Another FDA initiative is to publicize information on emerging drug safety signals as they emerge. The same week that FDA unveiled its REMS policy, it also announced new safety reviews related to cardio signals involving leading AIDS therapies, GlaxoSmithKline's Ziagen (abacavir) and Bristol-Myers Squibb's Videx (didanosine). The agency also said it would conduct a safety review of Johnson & Johnson's Regranex (becaplermin) skin gel for diabetics to determine links to cancer and death. And FDA reported it is investigating a possible connection between suicidality and Merck's widely used asthma treatment Singulair (montelukast).
The good news is that there seems to be a growing consensus that FDA needs a major infusion of cash to regain its stature as an effective science-based regulatory agency. Senator Edward Kennedy (D-MA), chairman of the Senate Health, Education, Labor, and Pensions Committee, gained approval of an amendment to the Senate budget resolution for 2009 that supports an additional $71 million for FDA in the coming year. That would bring FDA's total budget to $2.2 billion if adopted by Congress. That fits recommendations from agency advocates to double FDA's budget over the next five years—from $1.9 billion in 2009 to $3.7 billion by 2013. Congress' Government Account-ability Office is developing a report on FDA resource needs, which should add more fuel to the debate.

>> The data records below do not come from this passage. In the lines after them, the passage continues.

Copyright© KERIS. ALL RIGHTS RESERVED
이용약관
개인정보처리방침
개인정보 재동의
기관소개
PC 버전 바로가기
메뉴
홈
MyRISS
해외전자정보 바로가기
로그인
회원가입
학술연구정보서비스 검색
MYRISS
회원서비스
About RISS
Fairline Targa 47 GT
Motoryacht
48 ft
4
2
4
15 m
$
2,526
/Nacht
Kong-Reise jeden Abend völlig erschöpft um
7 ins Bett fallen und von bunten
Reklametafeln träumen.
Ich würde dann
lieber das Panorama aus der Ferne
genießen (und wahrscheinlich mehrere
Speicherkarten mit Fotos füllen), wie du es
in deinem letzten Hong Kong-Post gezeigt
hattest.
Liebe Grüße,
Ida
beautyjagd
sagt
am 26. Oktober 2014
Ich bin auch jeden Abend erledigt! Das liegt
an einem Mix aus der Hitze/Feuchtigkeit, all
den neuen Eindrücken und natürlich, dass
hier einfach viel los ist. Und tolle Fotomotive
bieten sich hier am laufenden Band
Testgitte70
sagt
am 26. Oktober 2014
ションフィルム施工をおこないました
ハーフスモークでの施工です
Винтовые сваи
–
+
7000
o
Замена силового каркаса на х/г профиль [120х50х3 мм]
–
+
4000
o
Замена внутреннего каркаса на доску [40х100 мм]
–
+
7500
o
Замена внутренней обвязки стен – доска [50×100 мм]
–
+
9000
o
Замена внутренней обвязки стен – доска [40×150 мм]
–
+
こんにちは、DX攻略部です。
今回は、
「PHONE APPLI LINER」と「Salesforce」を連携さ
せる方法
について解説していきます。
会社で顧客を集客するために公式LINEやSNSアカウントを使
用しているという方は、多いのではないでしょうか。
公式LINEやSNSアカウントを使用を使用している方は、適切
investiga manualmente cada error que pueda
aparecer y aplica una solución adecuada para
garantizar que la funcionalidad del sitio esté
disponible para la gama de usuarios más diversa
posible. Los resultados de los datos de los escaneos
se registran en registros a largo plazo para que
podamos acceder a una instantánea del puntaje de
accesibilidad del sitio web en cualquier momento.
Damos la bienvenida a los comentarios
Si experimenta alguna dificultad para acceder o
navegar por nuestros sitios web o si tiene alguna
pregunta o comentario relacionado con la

Even FDA Commissioner Andrew von Eschenbach has dropped the usual official inhibitions about asking publicly for more money than his superiors have proposed. In a speech at the National Press Club in February, he acknowledged that FDA's resources "have not kept pace" with its growing responsibilities. In a similar address at the March FDLI meeting, von Eschenbach described FDA as a "patient in peril" because of expanding responsibilities made more complex by globalization, bioterrorism, just-in-time delivery demands, and a continuing need for crisis control. He noted that increased FDA reliance on user fees limits the agency's flexibility and urged "full backing" for the Reagan-Udall Foundation. "FDA needs to be stronger, bigger, and better," he said, if it is to continue to be "the world's gold standard as a regulatory agency."